He swung the dials. I felt my senses reel with a weird shock. Brenda gave a little gasp. There was a momentary quiver of all the ship; a momentary current-hum. And then silence.

My head cleared; the shock was passed. I gripped the arms of my chair and stared.


A glow like an aura of green radiance suffused the control room. A green glow of unreality throughout all the little ship. I could see it out on the forepeak triangle—the black-garbed figures like wraiths out there in a luminous green gloom.
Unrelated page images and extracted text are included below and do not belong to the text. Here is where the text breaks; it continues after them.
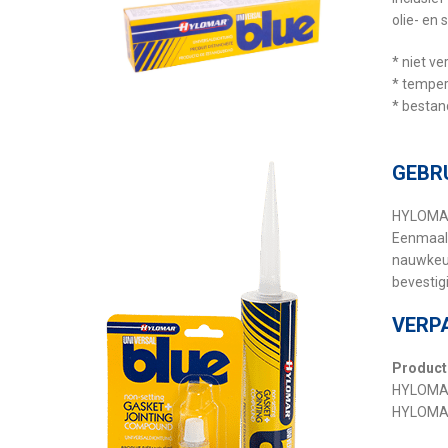
olie- en
* niet v
* temper
* bestan
GEBR
HYLOMAR®
Eenmaal 
nauwkeur
bevestig
VERP
Product
HYLOMAR
HYLOMAR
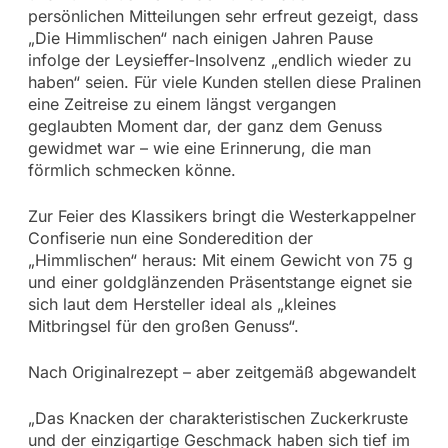
persönlichen Mitteilungen sehr erfreut gezeigt, dass
„Die Himmlischen“ nach einigen Jahren Pause
infolge der Leysieffer-Insolvenz „endlich wieder zu
haben“ seien. Für viele Kunden stellen diese Pralinen
eine Zeitreise zu einem längst vergangen
geglaubten Moment dar, der ganz dem Genuss
gewidmet war – wie eine Erinnerung, die man
förmlich schmecken könne.
Zur Feier des Klassikers bringt die Westerkappelner
Confiserie nun eine Sonderedition der
„Himmlischen“ heraus: Mit einem Gewicht von 75 g
und einer goldglänzenden Präsentstange eignet sie
sich laut dem Hersteller ideal als „kleines
Mitbringsel für den großen Genuss“.
Nach Originalrezept – aber zeitgemäß abgewandelt
„Das Knacken der charakteristischen Zuckerkruste
und der einzigartige Geschmack haben sich tief im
The glassite bull's-eye portes seemed now to have a green film on them. The stars outside were shut away. The transparent glassite dome was spread with the same dull-green opaqueness now. And then I saw, here in the turret walls, in the dome and in the center of each of the bull's-eyes, little holes through which a tiny segment of the starfield still was apparent—windows like dull little eyes puncturing our barrage of invisibility so that we could see outward through them.

Here in the control room the dull radience shone upon Jerome's grinning, triumphant face; it was tinted ghastly, putty-colored by the strange light. And the light glistened on his eyeballs, glowing like phosphorescence—like the eyes of an animal in a hunter's torchlight at night.

Everyone here, the same. And I saw old Professor Carson's face—the face of a dead man. His expression was stamped with his mixed emotions. This, his science of which he had been so proud, perverted now into murderous, ghastly warfare by the villainous Jerome.

Then Jerome moved to his space-flight controls; through the tiny windows in the barrage I could see that our ship was swinging, heading for the oncoming patrolship. Only three thousand miles apart. They would be upon each other in a few minutes.

Jerome's footsteps as he moved across the room faintly sounded on the metal floor-grid. Toneless footsteps in this eerie radiance. Unreal—they might have been tinkling bells, or harsh thuds. All timbre had gone from them so that they had lost their identity completely.

"Not long now, Fanning," Jerome said. "You'll see that ship go to its death." Ghastly dead voice. Every overtone had gone from it. It could have been a man's voice, or a woman's. The voice of a dead thing in a hollow tomb.

"Weird—" I muttered. My own voice the same. And Brenda's, as she murmured something in horror. All dead, indistinguishable one from the other.